In that scientific survey of 798 adults from Massachusetts, 52 percent said they support the death penalty for the Boston Marathon bombing suspect currently on trial in federal court, and only 20 percent oppose it. These results differ from a WBUR/MassInc Polling Group poll released earlier week, which surveyed 504 Massachusetts residents and found a majority opposed the death penalty for Tsarnaev.
“It’s one thing to say you don’t support it, but it’s another to say you oppose it,” said Ritter, referring to the Emerson polling results.
When it comes to whether Tsarnaev should get the death penalty in his federal trial, 52 percent of respondents are in favor, 23 percent are opposed, and 25 percent are undecided. (Massachusetts state courts do not have a death penalty.)
Other key findings from the Emerson College Polling Society (ECPS) poll are:
· Support for Boston’s bid to host the 2024 summer Olympics has dwindled since an ECPS poll in January. Only 31 percent now support the games being held in Boston versus 42 percent in January. Fifty-one percent of respondents are opposed.
· Former Secretary of State Hillary Clinton would beat U.S. Senator Elizabeth Warren, 43 percent to 16 percent, if a hypothetical Democratic primary election for president were held today.
· Eighty-two percent of respondents approve of Massachusetts Governor Charlie Baker’s handling of this winter’s back-to-back major snowstorms, and only 18 percent disapprove.
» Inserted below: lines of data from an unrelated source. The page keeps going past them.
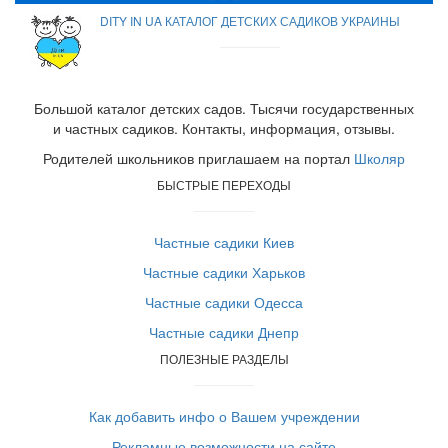
DITY IN UA КАТАЛОГ ДЕТСКИХ САДИКОВ УКРАИНЫ
Большой каталог детских садов. Тысячи государственных
и частных садиков. Контакты, информация, отзывы.
Родителей школьников приглашаем на портал
Школяр
БЫСТРЫЕ ПЕРЕХОДЫ
Частные садики Киев
Частные садики Харьков
Частные садики Одесса
Частные садики Днепр
ПОЛЕЗНЫЕ РАЗДЕЛЫ
Как добавить инфо о Вашем учреждении
Рекламные возможности на сайте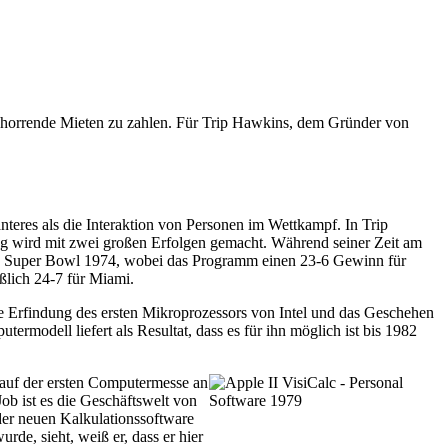
 horrende Mieten zu zahlen. Für Trip Hawkins, dem Gründer von
anteres als die Interaktion von Personen im Wettkampf. In Trip
g wird mit zwei großen Erfolgen gemacht. Während seiner Zeit am
 des Super Bowl 1974, wobei das Programm einen 23-6 Gewinn für
eßlich 24-7 für Miami.
e Erfindung des ersten Mikroprozessors von Intel und das Geschehen
modell liefert als Resultat, dass es für ihn möglich ist bis 1982
 auf der ersten Computermesse an
Job ist es die Geschäftswelt von
der neuen Kalkulationssoftware
rde, sieht, weiß er, dass er hier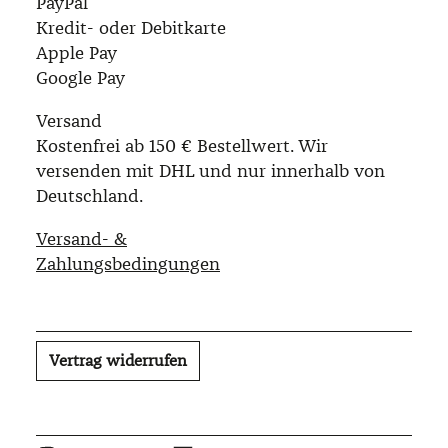
PayPal
Kredit- oder Debitkarte
Apple Pay
Google Pay
Versand
Kostenfrei ab 150 € Bestellwert. Wir
versenden mit DHL und nur innerhalb von
Deutschland.
Versand- &
Zahlungsbedingungen
Vertrag widerrufen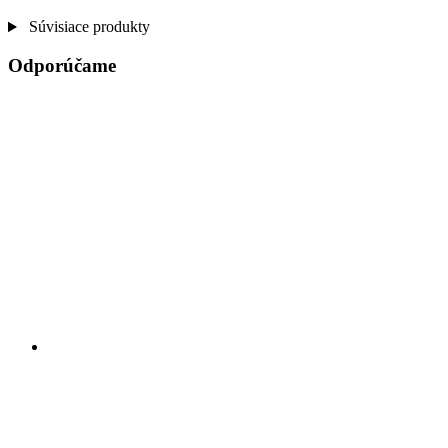
Súvisiace produkty
Odporúčame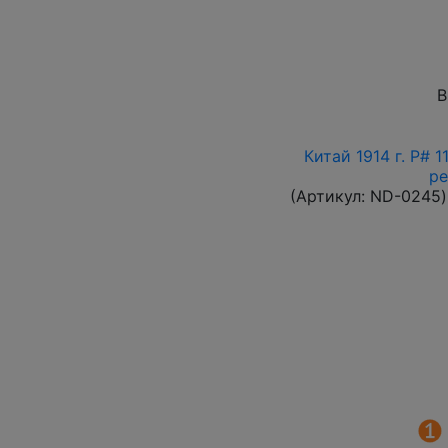
В
Китай 1914 г. P# 
ре
(Артикул:
ND-0245
)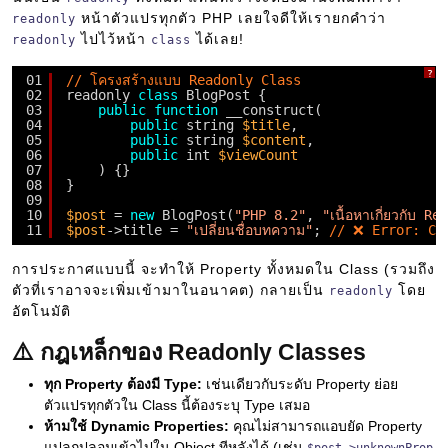
หน้าตัวแปรทุกตัว PHP เลยใจดีให้เรายกคำว่า
readonly
ไปไว้หน้า
ได้เลย!
readonly
class
?
01
// โครงสร้างแบบ Readonly Class
02
readonly 
class
BlogPost {
03
public
function
__construct(
04
public
string 
$title
,
05
public
string 
$content
,
06
public
int 
$viewCount
07
) {}
08
}
09
10
$post
= 
new
BlogPost(
"PHP 8.2"
, 
"เนื้อหาเกี่ยวกับ 
11
$post
->title = 
"เปลี่ยนชื่อบทความ"
; 
// ❌ Error: Ca
การประกาศแบบนี้ จะทำให้ Property ทั้งหมดใน Class (รวมถึง
ตัวที่เราอาจจะเพิ่มเข้ามาในอนาคต) กลายเป็น
โดย
readonly
อัตโนมัติ
⚠️ กฎเหล็กของ Readonly Classes
ทุก Property ต้องมี Type:
เช่นเดียวกับระดับ Property ย่อย
ตัวแปรทุกตัวใน Class นี้ต้องระบุ Type เสมอ
ห้ามใช้ Dynamic Properties:
คุณไม่สามารถแอบยัด Property
แปลกปลอมเข้าไปใน Object ทีหลังได้ (เช่น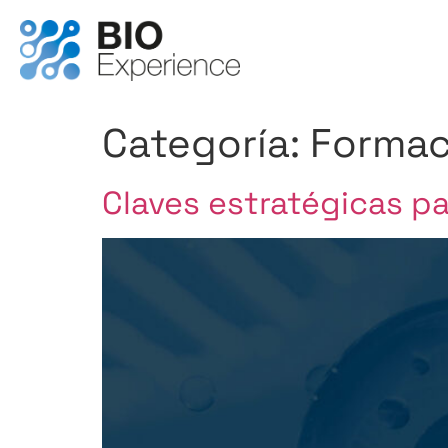
Categoría:
Formac
Claves estratégicas pa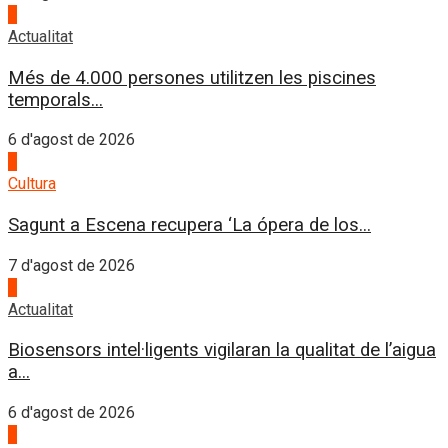
4
Actualitat
Més de 4.000 persones utilitzen les piscines
temporals...
6 d'agost de 2026
1
Cultura
Sagunt a Escena recupera ‘La ópera de los...
7 d'agost de 2026
2
Actualitat
Biosensors intel·ligents vigilaran la qualitat de l’aigua
a...
6 d'agost de 2026
3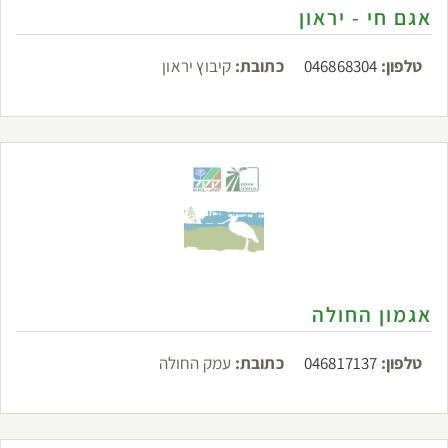
אגם חי - יראון
טלפון:
046868304
כתובת:
קיבוץ יראון
אגמון החולה
טלפון:
046817137
כתובת:
עמק החולה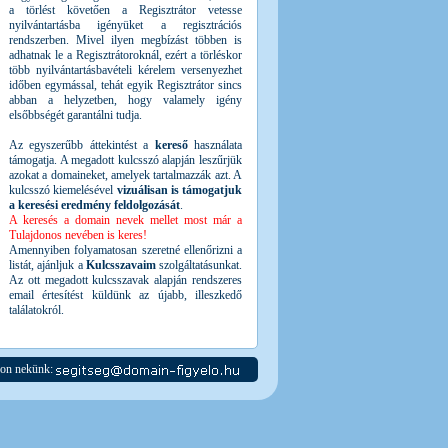
a törlést követően a Regisztrátor vetesse
nyilvántartásba igényüket a regisztrációs
rendszerben. Mivel ilyen megbízást többen is
adhatnak le a Regisztrátoroknál, ezért a törléskor
több nyilvántartásbavételi kérelem versenyezhet
időben egymással, tehát egyik Regisztrátor sincs
abban a helyzetben, hogy valamely igény
elsőbbségét garantálni tudja.
Az egyszerűbb áttekintést a
kereső
használata
támogatja. A megadott kulcsszó alapján leszűrjük
azokat a domaineket, amelyek tartalmazzák azt. A
kulcsszó kiemelésével
vizuálisan is támogatjuk
a keresési eredmény feldolgozását
.
A keresés a domain nevek mellet most már a
Tulajdonos nevében is keres!
Amennyiben folyamatosan szeretné ellenőrizni a
listát, ajánljuk a
Kulcsszavaim
szolgáltatásunkat.
Az ott megadott kulcsszavak alapján rendszeres
email értesítést küldünk az újabb, illeszkedő
találatokról.
jon nekünk: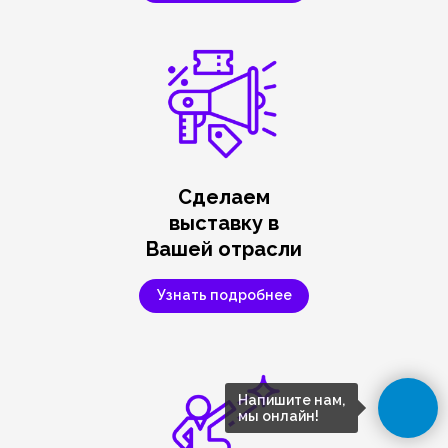
Сделаем
выставку в
Вашей отрасли
Узнать подробнее
Напишите нам,
мы онлайн!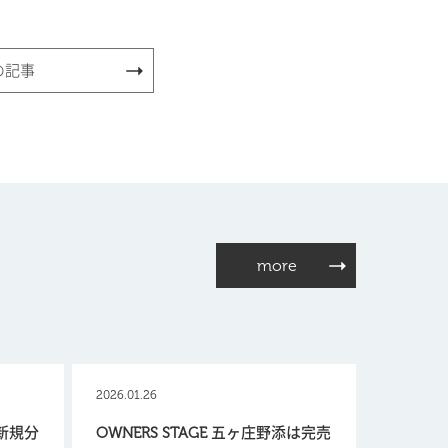
の記事
more
2026.01.26
【新規分
OWNERS STAGE 五ヶ庄野添は完売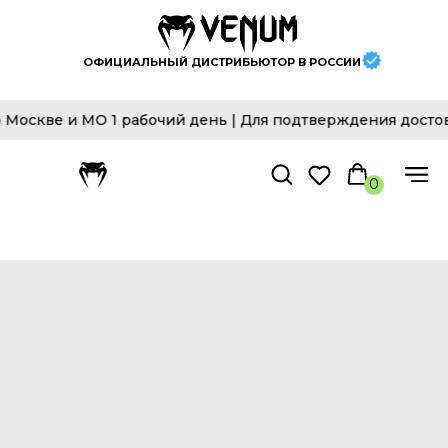
ОФИЦИАЛЬНЫЙ ДИСТРИБЬЮТОР В РОССИИ
 и МО 1 рабочий день | Для подтверждения достоверност
0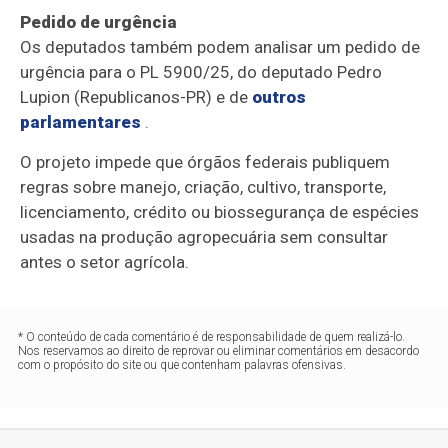
Pedido de urgência
Os deputados também podem analisar um pedido de
urgência
para o PL 5900/25, do deputado Pedro
Lupion (Republicanos-PR) e de
outros
parlamentares
.
O projeto impede que órgãos federais publiquem
regras sobre manejo, criação, cultivo, transporte,
licenciamento, crédito ou biossegurança de espécies
usadas na produção agropecuária sem consultar
antes o setor agrícola.
* O conteúdo de cada comentário é de responsabilidade de quem realizá-lo.
Nos reservamos ao direito de reprovar ou eliminar comentários em desacordo
com o propósito do site ou que contenham palavras ofensivas.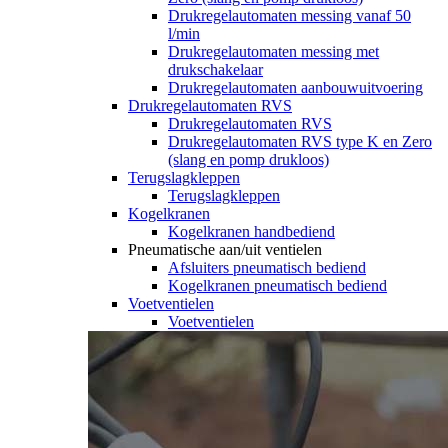
Drukregelautomaten messing vanaf 50
l/min
Drukregelautomaten messing met
drukschakelaar
Drukregelautomaten aanbouwuitvoering
Drukregelautomaten RVS
Drukregelautomaten RVS
Drukregelautomaten RVS type K en Zero
(slang en pomp drukloos)
Terugslagkleppen
Terugslagkleppen
Kogelkranen
Kogelkranen handbediend
Pneumatische aan/uit ventielen
Afsluiters pneumatisch bediend
Kogelkranen pneumatisch bediend
Voetventielen
Voetventielen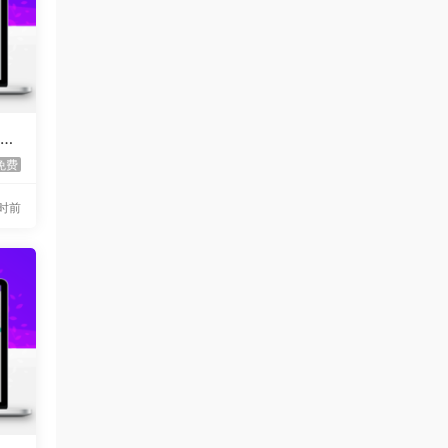
音圆
免费
小时前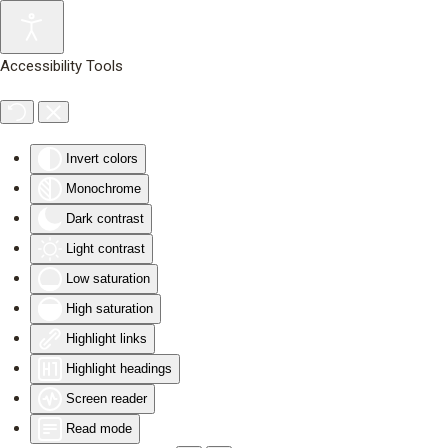
Skip to main content
Accessibility Tools
Invert colors
Monochrome
Dark contrast
Light contrast
Low saturation
High saturation
Highlight links
Highlight headings
Screen reader
Read mode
This high level of support crossed party lines, with 77 percent of Democrats, 82 percent of Independents, and 94 percent of Republicans approving.
· New England Patriots football fans renewed their faith in coach Bill Belichick. When asked if the Pats should have given cornerback Darrelle Revis $20 million to stay in Boston, 44 percent said no, 17 percent said yes, and 39 percent were undecided.
Ritter said she became co-president of ECPS this year, along with classmate Chris Kane ’17, after handling social media for the group last year.
Emerson College Polling Society students and volunteers: Ash Rao '14, Hannah Ritter '16, Chris Kane '17, Susannah Sudborough '16, and Tina Safford '18. (Courtesy Photo)
“One of the most rewarding parts of this is finding a community within my major, and working with people similarly minded as me academically,” Ritter said.
Ritter said the student group, led by faculty advisor Spencer Kimball, is highly collaborative.
“We put everything together as a group,” she said. “We formulate the questions by beginning with a topic. We research it and put all of the questions together in a Google Doc. Everyone has a chance to put their two cents in.”
“My major is Political Communication (in the Communication Studies Department), so I study politics a lot,” Ritter said. “I’m gaining skills here I wouldn’t have been able to gain otherwise.”